* [WHAT TO WORK ON]
Return the listing below unchanged, minus its pictures.
━━━
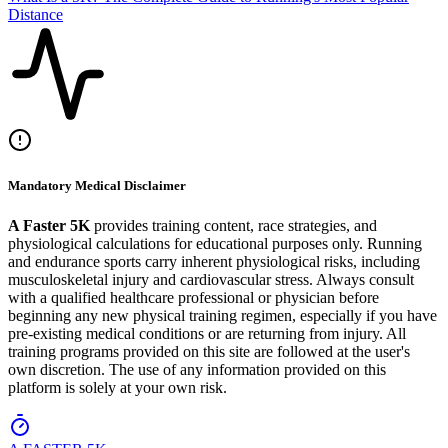
Distance
Mandatory Medical Disclaimer
A Faster 5K
provides training content, race strategies, and
physiological calculations for educational purposes only. Running
and endurance sports carry inherent physiological risks, including
musculoskeletal injury and cardiovascular stress. Always consult
with a qualified healthcare professional or physician before
beginning any new physical training regimen, especially if you have
pre-existing medical conditions or are returning from injury. All
training programs provided on this site are followed at the user's
own discretion. The use of any information provided on this
platform is solely at your own risk.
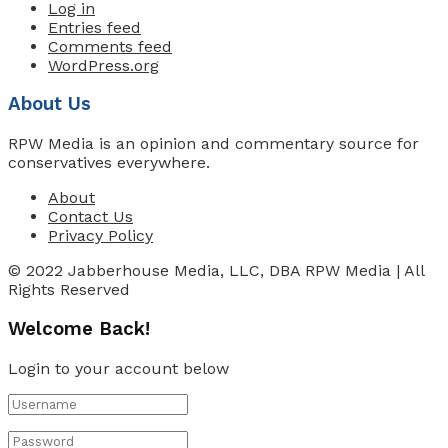
Log in
Entries feed
Comments feed
WordPress.org
About Us
RPW Media is an opinion and commentary source for
conservatives everywhere.
About
Contact Us
Privacy Policy
© 2022 Jabberhouse Media, LLC, DBA RPW Media | All
Rights Reserved
Welcome Back!
Login to your account below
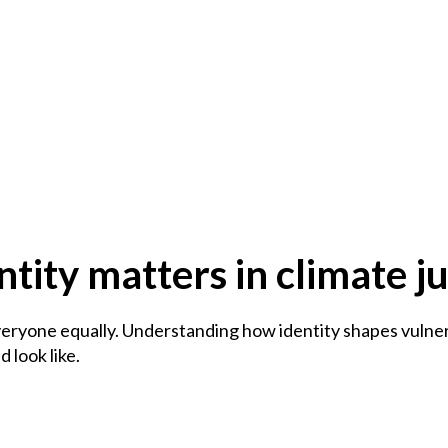
tity matters in climate ju
eryone equally. Understanding how identity shapes vulnera
 look like.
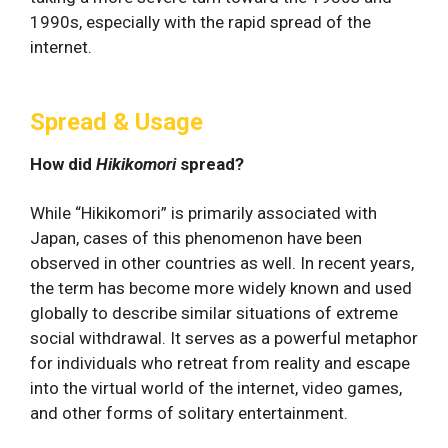
1990s, especially with the rapid spread of the
internet.
Spread & Usage
How did
Hikikomori
spread?
While “Hikikomori” is primarily associated with
Japan, cases of this phenomenon have been
observed in other countries as well. In recent years,
the term has become more widely known and used
globally to describe similar situations of extreme
social withdrawal. It serves as a powerful metaphor
for individuals who retreat from reality and escape
into the virtual world of the internet, video games,
and other forms of solitary entertainment.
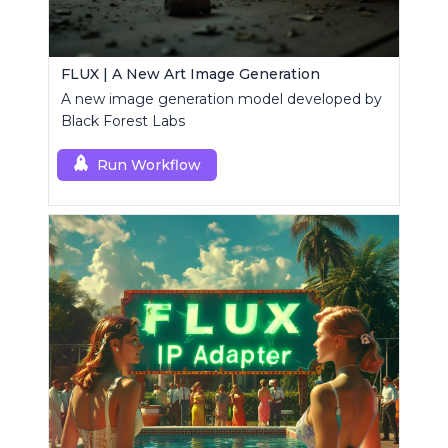
FLUX | A New Art Image Generation
A new image generation model developed by
Black Forest Labs
Run Workflow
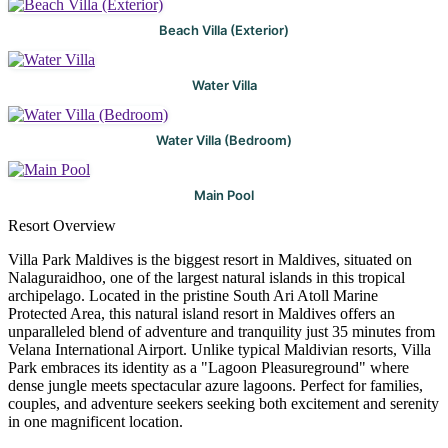
Beach Villa (Exterior)
Water Villa
Water Villa (Bedroom)
Main Pool
Resort Overview
Villa Park Maldives is the biggest resort in Maldives, situated on
Nalaguraidhoo, one of the largest natural islands in this tropical
archipelago. Located in the pristine South Ari Atoll Marine
Protected Area, this natural island resort in Maldives offers an
unparalleled blend of adventure and tranquility just 35 minutes from
Velana International Airport. Unlike typical Maldivian resorts, Villa
Park embraces its identity as a "Lagoon Pleasureground" where
dense jungle meets spectacular azure lagoons. Perfect for families,
couples, and adventure seekers seeking both excitement and serenity
in one magnificent location.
━━━
* [OUTPUT OF THE EXERCISE]
Distance
Mandatory Medical Disclaimer
A Faster 5K
provides training content, race strategies, and
physiological calculations for educational purposes only. Running
and endurance sports carry inherent physiological risks, including
musculoskeletal injury and cardiovascular stress. Always consult
with a qualified healthcare professional or physician before
beginning any new physical training regimen, especially if you have
pre-existing medical conditions or are returning from injury. All
training programs provided on this site are followed at the user's
own discretion. The use of any information provided on this
platform is solely at your own risk.
Log in
Entries feed
Comments feed
WordPress.org
About Us
RPW Media is an opinion and commentary source for
conservatives everywhere.
About
Contact Us
Privacy Policy
© 2022 Jabberhouse Media, LLC, DBA RPW Media | All
Rights Reserved
Welcome Back!
Login to your account below
tity matters in climate ju
eryone equally. Understanding how identity shapes vulnera
 look like.
1990s, especially with the rapid spread of the
internet.
Spread & Usage
How did
Hikikomori
spread?
While “Hikikomori” is primarily associated with
Japan, cases of this phenomenon have been
observed in other countries as well. In recent years,
the term has become more widely known and used
globally to describe similar situations of extreme
social withdrawal. It serves as a powerful metaphor
for individuals who retreat from reality and escape
into the virtual world of the internet, video games,
and other forms of solitary entertainment.
FLUX | A New Art Image Generation
A new image generation model developed by
Black Forest Labs
Run Workflow
Beach Villa (Exterior)
Water Villa
Water Villa (Bedroom)
Main Pool
Resort Overview
Villa Park Maldives is the biggest resort in Maldives, situated on
Nalaguraidhoo, one of the largest natural islands in this tropical
archipelago. Located in the pristine South Ari Atoll Marine
Protected Area, this natural island resort in Maldives offers an
unparalleled blend of adventure and tranquility just 35 minutes from
Velana International Airport. Unlike typical Maldivian resorts, Villa
Park embraces its identity as a "Lagoon Pleasureground" where
dense jungle meets spectacular azure lagoons. Perfect for families,
couples, and adventure seekers seeking both excitement and serenity
in one magnificent location.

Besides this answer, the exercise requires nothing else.